WORK ORDER:
Will you write out the data exactly, excluding every picture?

TASK MATERIAL:

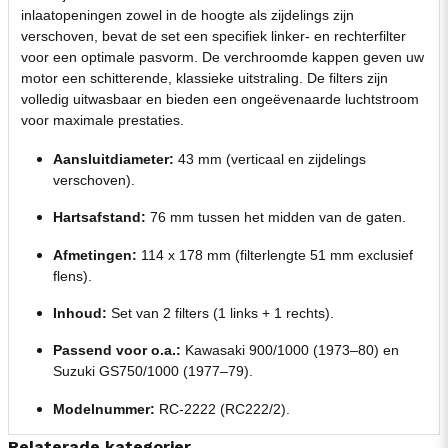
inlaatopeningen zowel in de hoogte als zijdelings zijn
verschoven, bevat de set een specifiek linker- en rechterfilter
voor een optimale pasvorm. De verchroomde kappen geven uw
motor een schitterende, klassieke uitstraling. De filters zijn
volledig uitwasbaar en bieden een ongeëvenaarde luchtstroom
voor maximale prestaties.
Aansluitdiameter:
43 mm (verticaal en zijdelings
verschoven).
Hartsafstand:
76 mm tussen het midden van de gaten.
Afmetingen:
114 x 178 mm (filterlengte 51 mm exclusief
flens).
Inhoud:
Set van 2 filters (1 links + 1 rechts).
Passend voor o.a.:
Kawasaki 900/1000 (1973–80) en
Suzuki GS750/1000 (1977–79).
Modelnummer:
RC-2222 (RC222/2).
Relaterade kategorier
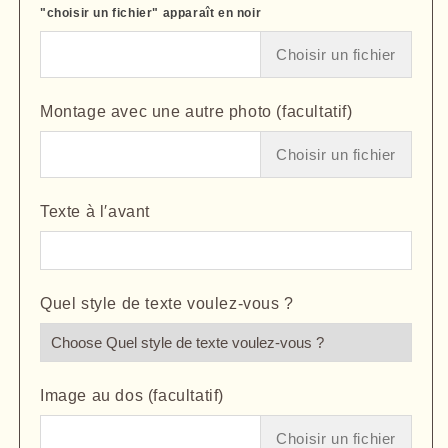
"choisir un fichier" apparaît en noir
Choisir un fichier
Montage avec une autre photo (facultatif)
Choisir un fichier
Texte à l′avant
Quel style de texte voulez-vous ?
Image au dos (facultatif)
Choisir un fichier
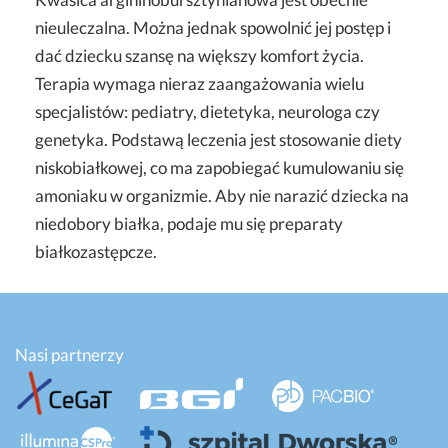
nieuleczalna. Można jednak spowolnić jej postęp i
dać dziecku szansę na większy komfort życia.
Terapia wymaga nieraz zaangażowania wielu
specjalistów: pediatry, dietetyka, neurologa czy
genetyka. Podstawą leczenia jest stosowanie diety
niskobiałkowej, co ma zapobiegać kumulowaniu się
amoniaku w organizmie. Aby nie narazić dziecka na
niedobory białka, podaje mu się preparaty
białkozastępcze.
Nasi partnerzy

WORKED SOLUTION:
inlaatopeningen zowel in de hoogte als zijdelings zijn
verschoven, bevat de set een specifiek linker- en rechterfilter
voor een optimale pasvorm. De verchroomde kappen geven uw
motor een schitterende, klassieke uitstraling. De filters zijn
volledig uitwasbaar en bieden een ongeëvenaarde luchtstroom
voor maximale prestaties.
Aansluitdiameter:
43 mm (verticaal en zijdelings
verschoven).
Hartsafstand:
76 mm tussen het midden van de gaten.
Afmetingen:
114 x 178 mm (filterlengte 51 mm exclusief
flens).
Inhoud:
Set van 2 filters (1 links + 1 rechts).
Passend voor o.a.:
Kawasaki 900/1000 (1973–80) en
Suzuki GS750/1000 (1977–79).
Modelnummer:
RC-2222 (RC222/2).
Relaterade kategorier
"choisir un fichier" apparaît en noir
Choisir un fichier
Montage avec une autre photo (facultatif)
Choisir un fichier
Texte à l′avant
Quel style de texte voulez-vous ?
Image au dos (facultatif)
Choisir un fichier
nieuleczalna. Można jednak spowolnić jej postęp i
dać dziecku szansę na większy komfort życia.
Terapia wymaga nieraz zaangażowania wielu
specjalistów: pediatry, dietetyka, neurologa czy
genetyka. Podstawą leczenia jest stosowanie diety
niskobiałkowej, co ma zapobiegać kumulowaniu się
amoniaku w organizmie. Aby nie narazić dziecka na
niedobory białka, podaje mu się preparaty
białkozastępcze.
Nasi partnerzy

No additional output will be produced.